J. M. Coetzee

Was ist ein Klassiker?

Essays
Cover: Was ist ein Klassiker?
S. Fischer Verlag, Frankfurt am Main 2006
ISBN 9783100108180
Gebunden, 336 Seiten, 21,90 EUR

Klappentext

Aus dem Englischen von Reinhild Böhnke. Weltweit berühmt als Autor bedeutender Romane ist J. M. Coetzee, Träger des Literaturnobelpreises 2003, als Essayist hierzulande noch zu entdecken. Aus seinem umfangreichen literaturkritischen Werk, das mittlerweile in vier Bänden vorliegt, hat der Autor unter dem Titel "Was ist ein Klassiker?" eigens für diesen Band Essays zur europäischen Literatur von der Renaissance bis zur Gegenwart ausgewählt, in denen immer wieder auch die Frage der Zensur, sei es einer inneren oder einer äußeren, im Mittelpunkt steht. Die Wahrheit des Individuums innerhalb der Geschichte ist das zentrale Motiv in Coetzees Werk, das seine essayistischen Arbeiten mit seinen literarischen verbindet.
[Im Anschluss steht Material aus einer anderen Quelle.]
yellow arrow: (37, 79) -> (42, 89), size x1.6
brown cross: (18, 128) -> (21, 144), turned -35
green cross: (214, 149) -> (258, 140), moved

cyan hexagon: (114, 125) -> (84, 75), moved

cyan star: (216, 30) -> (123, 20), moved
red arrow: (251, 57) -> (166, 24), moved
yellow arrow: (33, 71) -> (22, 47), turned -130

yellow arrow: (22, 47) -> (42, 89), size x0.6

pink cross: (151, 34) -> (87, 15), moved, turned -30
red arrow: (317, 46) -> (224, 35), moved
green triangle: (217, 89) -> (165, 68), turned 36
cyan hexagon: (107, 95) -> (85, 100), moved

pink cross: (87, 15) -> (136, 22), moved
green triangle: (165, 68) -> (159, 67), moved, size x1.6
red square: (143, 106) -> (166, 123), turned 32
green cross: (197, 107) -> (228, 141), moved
Rezensionsnotiz zu Frankfurter Allgemeine Zeitung, 06.06.2007

Pia Reinacher bejubelt die seltene Gabe des südafrikanischen Autors J. M. Coetzee, gleichermaßen dichterisch inspiriert und zum analytischen Denken befähigt zu sein. Das zeigt sich ihrer Ansicht auch in dem Sammelband mit Vorträgen, Zeitungsartikeln und Essays, die sich mit den verschiedensten Themen vor allem der europäischen Literatur befasst. Die Rezensentin macht als roten Faden, der die Texte eint, die Frage nach "Wahrhaftigkeit und Lüge" aus, der er zum Beispiel in seinem Aufsatz über "Ossip Mandelstam und die Stalin-Ode" oder in seinem Essay über die letzten Lebensjahre Robert Walsers nachgeht. Die beherzte Suche Coetzees nach der Wahrheit nimmt die Rezensentin sehr ein, und sie genießt so manche Erkenntnis des Autors als überaus anregend.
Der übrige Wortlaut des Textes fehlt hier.